Cardiopulmonary Resuscitation (CPR) is an indispensable bit of knowledge not only for the dedicated first aider, but the average citizen as well. So simple that just about anyone can learn to do it, CPR can literally mean the difference between life and death for someone having a cardiac arrest.
For untrained bystanders, the "handstand method" of CPR is the preferred technique according to the American Heart Association (AHA) and other health organizations. It's a simple technique that involves applying rhythmic pressure to the sternum through the hands using the rescuer's weight. This compresses the heart and keeps blood flowing until the heart restarts or professional help arrives.
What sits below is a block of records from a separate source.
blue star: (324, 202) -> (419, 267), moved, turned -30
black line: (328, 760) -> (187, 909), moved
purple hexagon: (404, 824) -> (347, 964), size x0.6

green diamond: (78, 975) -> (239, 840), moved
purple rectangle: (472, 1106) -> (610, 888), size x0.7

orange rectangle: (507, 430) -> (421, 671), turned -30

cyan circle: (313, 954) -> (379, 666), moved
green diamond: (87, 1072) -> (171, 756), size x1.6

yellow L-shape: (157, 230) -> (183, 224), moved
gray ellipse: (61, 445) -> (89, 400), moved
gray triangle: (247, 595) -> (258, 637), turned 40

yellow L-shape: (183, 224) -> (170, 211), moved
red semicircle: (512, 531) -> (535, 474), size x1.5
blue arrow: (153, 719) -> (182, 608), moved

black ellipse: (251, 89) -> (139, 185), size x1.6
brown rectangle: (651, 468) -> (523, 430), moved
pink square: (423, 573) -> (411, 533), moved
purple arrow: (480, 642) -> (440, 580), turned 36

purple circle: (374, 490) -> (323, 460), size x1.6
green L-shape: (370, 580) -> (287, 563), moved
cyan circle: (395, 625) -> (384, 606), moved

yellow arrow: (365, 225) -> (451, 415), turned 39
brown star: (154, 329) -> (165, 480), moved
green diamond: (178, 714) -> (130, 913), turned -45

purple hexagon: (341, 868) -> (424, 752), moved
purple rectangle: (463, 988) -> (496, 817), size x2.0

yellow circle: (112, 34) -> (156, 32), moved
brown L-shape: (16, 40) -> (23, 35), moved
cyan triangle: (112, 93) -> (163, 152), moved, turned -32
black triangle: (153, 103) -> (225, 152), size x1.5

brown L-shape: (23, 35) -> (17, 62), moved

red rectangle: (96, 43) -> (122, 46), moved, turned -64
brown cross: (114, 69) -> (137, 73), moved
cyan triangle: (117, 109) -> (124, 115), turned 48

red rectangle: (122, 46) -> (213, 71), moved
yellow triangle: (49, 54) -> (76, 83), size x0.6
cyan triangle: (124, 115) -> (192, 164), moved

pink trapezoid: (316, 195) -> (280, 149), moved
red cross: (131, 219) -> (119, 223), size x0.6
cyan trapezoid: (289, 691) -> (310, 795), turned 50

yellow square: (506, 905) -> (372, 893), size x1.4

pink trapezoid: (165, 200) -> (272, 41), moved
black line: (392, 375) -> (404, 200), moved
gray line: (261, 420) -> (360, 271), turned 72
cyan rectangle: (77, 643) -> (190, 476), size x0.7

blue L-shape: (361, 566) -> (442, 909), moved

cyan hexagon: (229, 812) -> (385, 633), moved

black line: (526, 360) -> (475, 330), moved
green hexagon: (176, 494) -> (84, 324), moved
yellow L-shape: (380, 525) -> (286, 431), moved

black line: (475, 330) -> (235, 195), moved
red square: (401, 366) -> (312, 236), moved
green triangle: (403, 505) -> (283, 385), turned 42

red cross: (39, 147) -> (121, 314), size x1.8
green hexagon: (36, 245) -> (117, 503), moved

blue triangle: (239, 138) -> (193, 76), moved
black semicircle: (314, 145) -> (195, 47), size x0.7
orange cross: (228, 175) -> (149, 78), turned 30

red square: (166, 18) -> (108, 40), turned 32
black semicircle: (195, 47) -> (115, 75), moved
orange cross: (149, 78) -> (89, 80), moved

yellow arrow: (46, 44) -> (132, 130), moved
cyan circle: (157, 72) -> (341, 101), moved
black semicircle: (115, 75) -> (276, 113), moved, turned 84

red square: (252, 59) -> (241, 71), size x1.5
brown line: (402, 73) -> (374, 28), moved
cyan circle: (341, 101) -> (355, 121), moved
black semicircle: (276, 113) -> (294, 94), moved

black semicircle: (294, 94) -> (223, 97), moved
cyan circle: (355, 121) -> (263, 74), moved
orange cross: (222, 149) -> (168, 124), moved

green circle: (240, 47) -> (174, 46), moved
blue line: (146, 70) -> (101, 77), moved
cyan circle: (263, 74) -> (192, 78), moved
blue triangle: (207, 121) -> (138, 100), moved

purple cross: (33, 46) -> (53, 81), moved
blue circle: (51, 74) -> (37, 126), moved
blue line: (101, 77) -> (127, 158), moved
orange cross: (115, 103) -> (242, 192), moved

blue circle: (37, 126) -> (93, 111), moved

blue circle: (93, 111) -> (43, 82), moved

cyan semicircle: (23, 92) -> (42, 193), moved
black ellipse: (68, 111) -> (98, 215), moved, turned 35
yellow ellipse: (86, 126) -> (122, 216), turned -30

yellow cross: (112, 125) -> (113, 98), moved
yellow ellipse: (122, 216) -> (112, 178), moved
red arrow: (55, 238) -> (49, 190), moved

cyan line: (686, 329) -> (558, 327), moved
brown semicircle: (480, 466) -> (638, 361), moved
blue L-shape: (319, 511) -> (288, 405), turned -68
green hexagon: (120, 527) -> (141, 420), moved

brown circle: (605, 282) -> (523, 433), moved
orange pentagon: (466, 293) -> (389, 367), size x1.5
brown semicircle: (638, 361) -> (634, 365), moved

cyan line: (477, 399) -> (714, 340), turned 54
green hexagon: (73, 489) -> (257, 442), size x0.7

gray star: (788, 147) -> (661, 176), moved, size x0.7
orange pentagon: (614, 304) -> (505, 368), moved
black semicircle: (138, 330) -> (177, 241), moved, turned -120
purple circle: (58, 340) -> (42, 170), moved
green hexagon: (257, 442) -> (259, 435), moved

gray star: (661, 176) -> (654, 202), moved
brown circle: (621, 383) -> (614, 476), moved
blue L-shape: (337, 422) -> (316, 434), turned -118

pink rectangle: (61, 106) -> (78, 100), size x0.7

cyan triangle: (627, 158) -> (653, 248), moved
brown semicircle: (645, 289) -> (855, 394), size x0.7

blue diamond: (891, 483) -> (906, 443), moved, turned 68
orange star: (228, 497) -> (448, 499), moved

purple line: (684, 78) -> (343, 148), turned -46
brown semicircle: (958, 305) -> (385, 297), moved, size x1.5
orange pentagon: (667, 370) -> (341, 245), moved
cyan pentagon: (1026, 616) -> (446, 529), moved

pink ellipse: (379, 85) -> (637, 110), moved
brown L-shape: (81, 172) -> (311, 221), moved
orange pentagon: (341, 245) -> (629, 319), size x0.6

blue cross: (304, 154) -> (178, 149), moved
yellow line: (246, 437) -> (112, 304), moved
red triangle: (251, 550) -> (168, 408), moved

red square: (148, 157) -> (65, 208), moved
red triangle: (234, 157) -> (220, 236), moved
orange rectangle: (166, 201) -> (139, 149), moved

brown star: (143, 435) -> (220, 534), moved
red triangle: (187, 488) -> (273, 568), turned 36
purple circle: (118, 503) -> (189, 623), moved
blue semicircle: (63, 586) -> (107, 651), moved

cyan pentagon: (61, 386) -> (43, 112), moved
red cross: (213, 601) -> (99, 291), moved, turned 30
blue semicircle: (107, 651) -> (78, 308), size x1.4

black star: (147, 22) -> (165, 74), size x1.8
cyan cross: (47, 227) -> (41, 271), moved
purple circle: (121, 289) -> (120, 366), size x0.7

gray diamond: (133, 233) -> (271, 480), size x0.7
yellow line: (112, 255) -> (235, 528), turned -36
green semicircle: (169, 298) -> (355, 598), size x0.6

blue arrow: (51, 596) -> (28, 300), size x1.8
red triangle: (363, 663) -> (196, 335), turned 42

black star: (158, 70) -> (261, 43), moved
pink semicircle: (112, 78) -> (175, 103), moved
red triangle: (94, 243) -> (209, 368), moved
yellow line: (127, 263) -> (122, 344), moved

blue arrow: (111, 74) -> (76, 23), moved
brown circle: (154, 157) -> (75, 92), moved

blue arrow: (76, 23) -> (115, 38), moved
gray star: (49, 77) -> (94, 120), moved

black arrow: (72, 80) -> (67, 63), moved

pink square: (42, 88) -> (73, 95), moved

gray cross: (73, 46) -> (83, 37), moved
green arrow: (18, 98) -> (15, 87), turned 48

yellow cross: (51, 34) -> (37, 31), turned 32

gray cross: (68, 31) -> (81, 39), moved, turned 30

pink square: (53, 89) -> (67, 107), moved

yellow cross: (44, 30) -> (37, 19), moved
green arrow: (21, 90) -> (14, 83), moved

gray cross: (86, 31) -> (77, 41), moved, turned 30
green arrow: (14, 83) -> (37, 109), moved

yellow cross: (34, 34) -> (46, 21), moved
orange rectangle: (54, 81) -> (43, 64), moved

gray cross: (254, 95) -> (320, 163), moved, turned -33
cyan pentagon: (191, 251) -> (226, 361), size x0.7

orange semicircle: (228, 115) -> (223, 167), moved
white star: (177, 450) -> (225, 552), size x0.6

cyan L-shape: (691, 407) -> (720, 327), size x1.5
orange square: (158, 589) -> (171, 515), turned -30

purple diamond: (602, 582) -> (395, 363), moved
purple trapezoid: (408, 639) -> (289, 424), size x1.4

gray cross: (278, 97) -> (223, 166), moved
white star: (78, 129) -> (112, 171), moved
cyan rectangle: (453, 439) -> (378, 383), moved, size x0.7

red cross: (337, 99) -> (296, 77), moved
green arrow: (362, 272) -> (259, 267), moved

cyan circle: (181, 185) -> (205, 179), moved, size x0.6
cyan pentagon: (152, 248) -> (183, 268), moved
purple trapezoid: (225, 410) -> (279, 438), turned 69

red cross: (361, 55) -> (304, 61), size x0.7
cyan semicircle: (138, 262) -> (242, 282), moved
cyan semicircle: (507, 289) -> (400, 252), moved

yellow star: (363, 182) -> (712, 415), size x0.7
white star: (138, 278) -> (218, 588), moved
It works extremely well, especially if you can remember the song "Stayin' Alive" to keep the rhythm, but in space, things are entirely different. In zero gravity, there's no weight to bring to bear and the rescuer just bounces off the patient's chest, so some other method is needed.
To evaluate alternatives, cardiologists teamed up with the French space agency, the Centre National d'Etudes Spatiales (CNES), to conduct tests aboard an Airbus A310 aircraft modified to fly in parabolic arcs to simulate weightlessness for brief periods. During these floaty interludes, the team tested manual CPR and three types of automatic chest compression devices.
Such devices aren't very well known to the general public, but they're standard pieces of emergency equipment for applying CPR where there isn't enough room for the handstand method, such as in the cramped confines of a medivac helicopter, or when CPR has to be applied for a very long time. This can be done by a frame with a piston, a more compact piston device, or a portable strap-on compression band.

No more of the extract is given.